Simplicity is not just reserved for disruptive start-ups. Even the most successful tech giants today have built a core value proposition around a simple user experience:

  • Google continues to uphold their reputation by way of an apparent, singular call-to-action for users via their landing page, despite having an incredibly complex capability behind the scenes to execute the search.
  • Netflix continues to offer just one subscription service and suggests content users might like, while competitors such as NBCUniversal Media juggle their complex mix of streaming and cable offerings that are accessible in numerous package options with live television, commercials and add-ons.

Simplicity inspires innovation. In today’s multifaceted world and generations to come, more people are aiming to simplify their day-to-day lives. “Dealing with complexity is an inefficient and unnecessary waste of time, attention and mental energy. There is never any justification for things being complex when they could be simple,” stated Edward de Bono, Creator of the Six Thinking Hats.

Iterate > Overplan

In many people’s daily personal and professional lives, many have the tendency to overplan (and overthink). Overplanning can be just as detrimental as under-planning. This tends to be more common within companies, in particular, that spend lots of time and money producing the perfect growth strategy, believing the job is mostly done once the strategy is formulated. But the essence of strategy is in performing the actual activities. Strategy is a way of thinking and is ultimately just words on a page. Where the work really begins is when the framework of the strategy shows tangibility in actual offerings (products and/or services) that are positioned in the marketplace in the mind of its customers. Then, when customers vote in the marketplace with their time and money, they can determine which products and/or services will endure success or not.

Start-ups understand very well that a minimum viable product (MVP) is simply a starting point. Launching an MVP gives a start-up the opportunity to start learning what customers actually want, allowing the start-up to rapidly iterate to land on a market-validated offering that has higher probability of gaining broader adoption.

Very few strategies go from boardroom slides to market validation in one linear flow. Iteration is a critical part of the process. For large businesses, overplanning in the strategy phase and under-investing in the launch/validate/iterate phase can cripple the success of their strategy, often because there is another competitor that is prioritizing speed-to-market and executing rapid market iteration to learn what customers want and configure an offering around it. Very often, the winning idea is not the original one, but “the idea from the idea.”

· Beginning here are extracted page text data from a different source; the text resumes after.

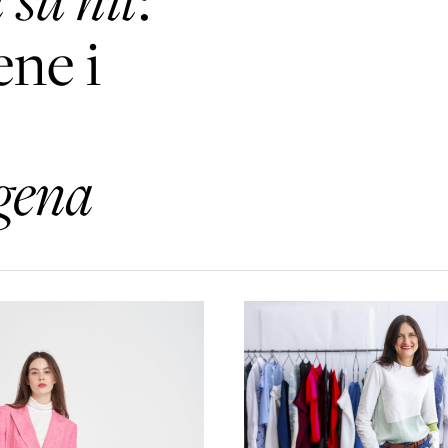
ne i
gena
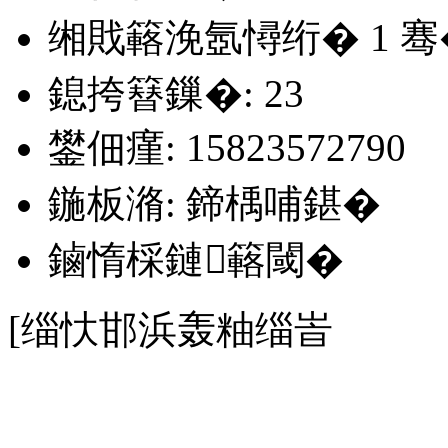
缃戝簵浼氬憳绗�
1
骞
鎴挎簮鏁�: 23
鐢佃瘽: 15823572790
鍦板潃: 鍗楀哺鍖�
鏀惰棌鏈簵閾�
[缁忕邯浜轰粙缁峕
.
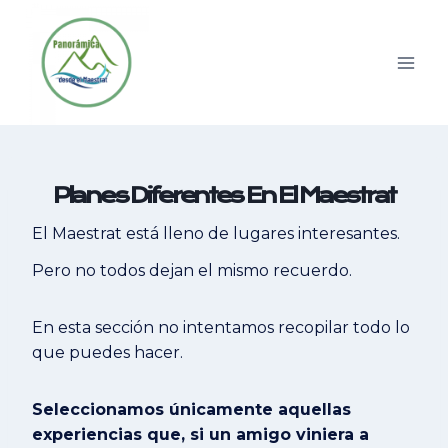
Saltar
al
contenido
Planes Diferentes En El Maestrat
El Maestrat está lleno de lugares interesantes.
Pero no todos dejan el mismo recuerdo.
En esta sección no intentamos recopilar todo lo
que puedes hacer.
Seleccionamos únicamente aquellas
experiencias que, si un amigo viniera a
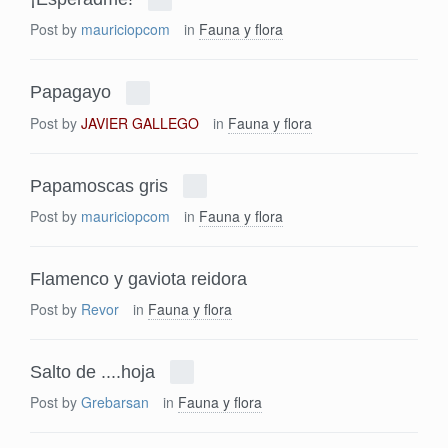
Post by
mauriciopcom
in
Fauna y flora
Papagayo
Post by
JAVIER GALLEGO
in
Fauna y flora
Papamoscas gris
Post by
mauriciopcom
in
Fauna y flora
Flamenco y gaviota reidora
Post by
Revor
in
Fauna y flora
Salto de ....hoja
Post by
Grebarsan
in
Fauna y flora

For instance, before Groupon became one of the fastest-growing companies of its time, it started out as a completely unrelated social media platform called The Point, which gained people to rally around a social or charitable cause. During the Great Recession in 2008 to 2009, Groupon’s founders were inspired by a related opportunity—to combine people’s money together to negotiate group discounts at local merchants who needed new customers. It turned out that this latter model was the winning formula with consumers and merchants. Instead of lingering over the original concept or wasting time modeling what a transition plan would look like, Groupon’s leadership instantly pivoted to this new “idea from the idea” concept and let the market vote with their wallets.

Contrast this with larger companies who have been paralyzed by overplanning. Motorola, Blackberry and Nokia all missed the smartphone market because they failed to envision how the iPhone might challenge their own products, upend strategic partnerships and compromise existing business models.

Meanwhile, Apple released the first iPhone into the consumer market and rapidly iterated to add features and functionality that enterprise users also wanted, leading them to have the dominant share of this market from incumbents like Blackberry.

Launching an MVP in-market generates customer data, this data generates learnings, and these learnings fuel the rapid iterations necessary to ultimately land on a version of the business offering that has the highest probability of being successful and viable.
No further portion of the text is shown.